On Fri, Jun 23, 2006 at 02:18:18PM -0400, Robert Moskowitz
wrote:

I want to specially handle all mail that is ONLY from within
my network.

So let's say I have two ranges of addresses.  192.168.128.0/24
and 205.86.56.32/27


First, you need to make your ranges into a standard regex.
I have a perl script available to me that helps with that, written
by my friend Mike Peeler.  I think your /27 starts with 32 and goes
through 63; is that correct?
  
Oops.  A /26...  193-256

I can't follow you.  Just state the starting IP and the ending IP of
the range, please.


Let's use scoring.  Add up all Received lines, then subtract all
that have yours.  If any are left, it's mail you don't want.
  

I don't think this is right, if any receive line has an address NOT in 
my range, then it requires further processing, else it gets delivered 
(in this case to a maildir directory)

Well, but it is right.  Why not just try it?


  MYSLASH27 = 205\.0?86\.0?56\.(0?3[2-9]|0?[45][0-9]|0?6[0-3]) 
    MYNAT24 = 192\.168\.128\.([01]?[0-9]?[0-9]|2[0-4][0-9]|25[0-5])
  
Why the .0?86 and not \.86 in this example?

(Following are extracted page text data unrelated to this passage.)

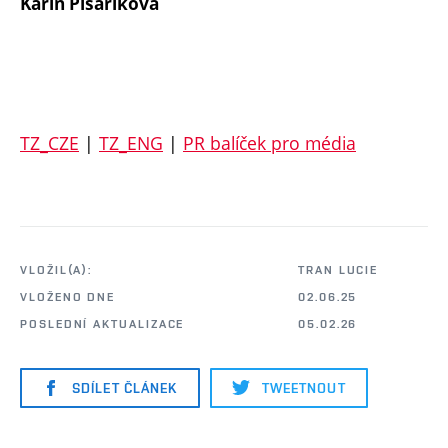
Karin Písaříková
TZ_CZE
|
TZ_ENG
|
PR balíček pro média
VLOŽIL(A):
TRAN LUCIE
VLOŽENO DNE
02.06.25
POSLEDNÍ AKTUALIZACE
05.02.26
SDÍLET ČLÁNEK
TWEETNOUT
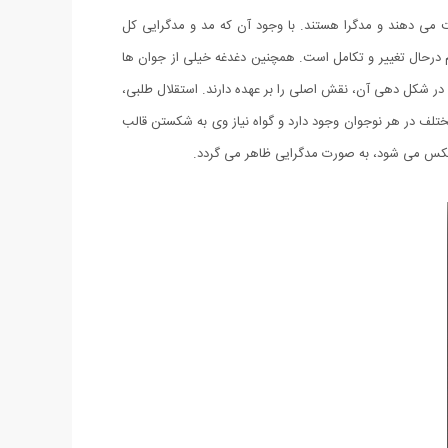
ت می دهند و مدگرا هستند. با وجود آن که مد و مدگرایی کل
درحال تغییر و تکامل است. همچنین دغدغه خیلی از جوان ها
 در شکل دهی آن، نقش اصلی را بر عهده دارند. استقلال طلبی،
تلف در هر نوجوان وجود دارد و گواه نیاز وی به شکستن قالب
 منعکس می شود، به صورت مدگرایی ظاهر می گردد.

You did not use this style 
in the next variable.  But I then get:

I used the same style in both.  I used Mike Peeler's script to produce
both.  You could probably remove all "0?" references in there to no ill
effect.  Ruud mentioned a possible gotcha with that format, though I've
never seen it actually happen in my use of the output of that script.

  MYPUB = 65\.0?84\.0?78\.(0?19[2-9]|0?2[0-4][0-9]|0?25[0-5])
  MYNAT128 = 192\.168\.128\.([01]?[0-9]?[0-9]|2[0-4][0-9]|25[0-5])

   :0
   *  1 ^1  ^Received:
   * -1 ^1  ^Received:.*\[($MYSLASH27|$MYNAT24)]]
   { HOST = abort }


This will dump all mail with any Received line that doesn't have a
bracketed IP address in your range.
  
If a received has an address no in my range?  an IP address but not one 
of mine?

(Every piece of mail coming in ought to have at least one IP address.)

Yes, it does what you said you wanted.  You need to read "man procmailsc"
(scoring), perhaps, to see why.  But basically, we count all Received's.
Then we decrement all with your range.  If we're above zero at the end
of the math, there was a Received header that did not contain your IP
address.  So we decline delivery and end the procmail run.